YOUR ASSIGNMENT => For the entries that follow, count the lines containing the string "place" and write only the number.

(Dataset entries)
* * * *

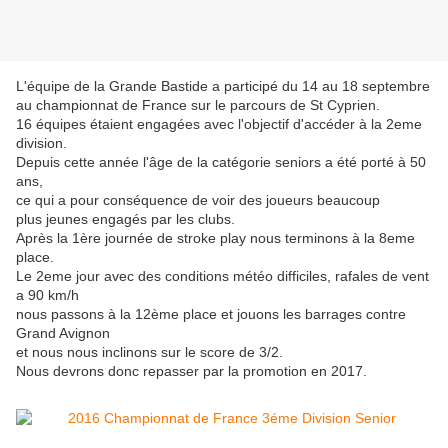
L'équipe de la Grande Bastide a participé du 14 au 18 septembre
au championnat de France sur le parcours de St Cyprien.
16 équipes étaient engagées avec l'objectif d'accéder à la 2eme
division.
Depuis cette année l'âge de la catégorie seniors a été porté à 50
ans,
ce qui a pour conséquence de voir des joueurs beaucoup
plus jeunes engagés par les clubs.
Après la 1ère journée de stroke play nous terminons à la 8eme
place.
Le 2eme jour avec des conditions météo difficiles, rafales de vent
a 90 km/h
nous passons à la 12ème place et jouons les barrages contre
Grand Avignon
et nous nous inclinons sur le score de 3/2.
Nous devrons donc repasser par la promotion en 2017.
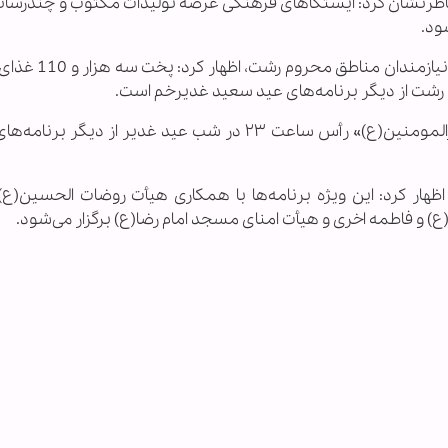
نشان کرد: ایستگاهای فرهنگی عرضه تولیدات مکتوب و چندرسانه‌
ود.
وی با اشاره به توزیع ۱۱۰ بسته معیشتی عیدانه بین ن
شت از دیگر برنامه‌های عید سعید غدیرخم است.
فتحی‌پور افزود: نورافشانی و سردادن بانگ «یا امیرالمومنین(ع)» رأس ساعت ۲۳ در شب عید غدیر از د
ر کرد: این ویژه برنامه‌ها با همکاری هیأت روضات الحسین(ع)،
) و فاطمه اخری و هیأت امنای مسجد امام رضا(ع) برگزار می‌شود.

* * * *

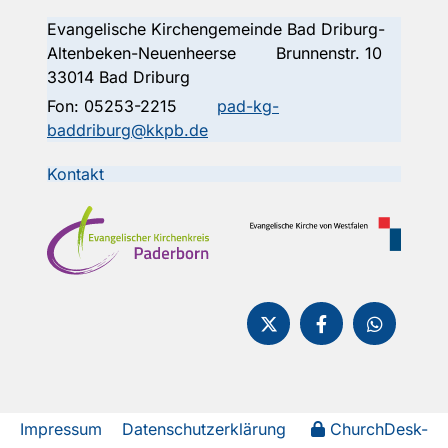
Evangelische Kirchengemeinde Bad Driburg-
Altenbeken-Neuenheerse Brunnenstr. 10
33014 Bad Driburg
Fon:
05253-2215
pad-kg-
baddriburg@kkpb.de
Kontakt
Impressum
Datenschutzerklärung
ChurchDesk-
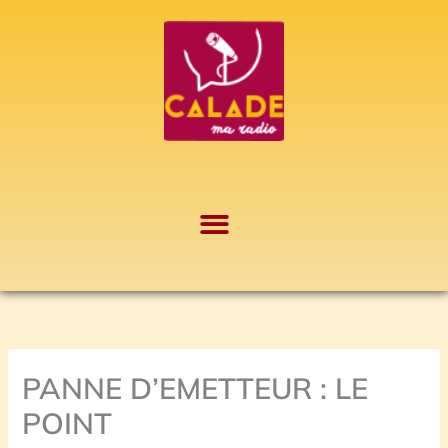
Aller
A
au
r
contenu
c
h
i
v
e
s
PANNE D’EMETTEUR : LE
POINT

* * * *

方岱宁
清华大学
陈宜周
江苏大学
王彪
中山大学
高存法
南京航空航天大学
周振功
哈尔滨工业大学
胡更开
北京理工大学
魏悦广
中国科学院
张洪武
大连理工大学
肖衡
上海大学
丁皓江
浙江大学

* * * *

RESPONSE => 2